Are you working this way already?
What is the reality?
What is it like to manage workers doing this role?
What are the positives if any?
Have you been able to manage in a democratic way, given the inherently target based approach?
Can you retain the values and empathy of the youth work role?

Oh yes, and did I mention that open youth work would be minimal or non-existent? No? sorry, just assumed everyone took that as read…..

These are but some of the responses, which reflect the shifting priorities and dilemmas on the ground and the continuing integration, even disappearance of youth services/youth work. These scenarios are skated over in much of the debate about whether boundaries should or should not be blurred.

Check out Leicestershire County Council’s model. Sounds exactly the same but did this over 4/5 years ago. The merge was depressing, the youth work became very diluted. Ultimately it is social work but on a very low wage.  I now work in the voluntary sector

I’m Leicester City. We parted company with the CAF process about two years ago and moved towards an integrated early help/targeted youth support model at around the same time. Our full time workers and senior youth support workers are expected to carry a case load of Targeted Youth Support work as well as maintain delivery of open access youth provision or street based work. We’re about to enter into another ‘remodelling’ exercise which is likely to move us further along the road towards a social work lite approach to work with young people. We’re also part way through a process of closing down significant numbers of our youth centres and children centres. Indications are that the focus will be on more generic family support in the future. Crock of proverbial shit and precious little recognition of or support for any kind of critical pedagogy.

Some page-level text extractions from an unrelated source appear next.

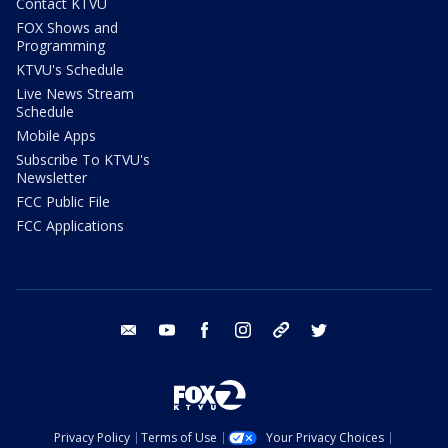
Contact KTVU
FOX Shows and
Programming
KTVU's Schedule
Live News Stream
Schedule
Mobile Apps
Subscribe To KTVU's
Newsletter
FCC Public File
FCC Applications
email
youtube
facebook
instagram
tik tok
twitter
Privacy Policy
Terms of Use
Your Privacy Choices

Qualification is an issue. As a Community & Youth Worker who has worked closely with Social Workers, I know enough to know that I am not a Social Worker. As mentioned above – deprofessionalisation. I have also worked with generic ‘children’s services’ – and Social Work training is not a suitable background for Informal Education or a group/community approach to intervention. Even superficial similarities can be misleading, with terminology having different assumptions & professional models behind them. I would hope to see ‘conversion’ courses – at PGC to Masters level – for people who already have appropriate Professional qualifications; but I suspect that this will not happen.

I’m in that camp, might as well get a Social Work degree and get paid 5k more. I don’t agree that youth work cannot do same job. I believe our training is better able to tackle social problems inside and outside the home. There are just different forms and approaches!! The danger is the criticism the Youth Work heard about Social Work not being present, available, being human – is that the pressure will turn our services into the same quick fix programme.

There’s no ‘community’ in our practice in Leicester City now. The community development element of our role has been sacrificed in order to free up more capacity to carry ever increasing case loads of Targeted Youth interventions! Since we moved to an early help model, we have no senior management who come from an educational background, informal or otherwise.

Sadly that mirrors the reality of many parts of the country. The first head of the combined ‘Children’s Services’ in one County seemed to enjoy going round meetings telling people the there was no such thing as a ‘Youth Service’.

Caseload of 20! That’ll last about a month. I don’t know anyone in children’s services with less than 35 and most working 40-50. The ideology is corrupt at its base and the methodology employed crap. The reason young people in these programmes and in care for that matter continue to have poorer outcomes is that those working with them are manacled to Key Performance Indicators that have a higher priority than furthering the education and options of the individual they are working with. Following procedure is the mantra, doing what is right for that young people in that place at that time has no credence whatsoever, even if it is agreed, if it’s not in the playbook it’s not allowed to happen, if it is allowed to happen it has to go through 19 layers of bureaucracy by which time the moment is lost and circumstances changed so it becomes irrelevant.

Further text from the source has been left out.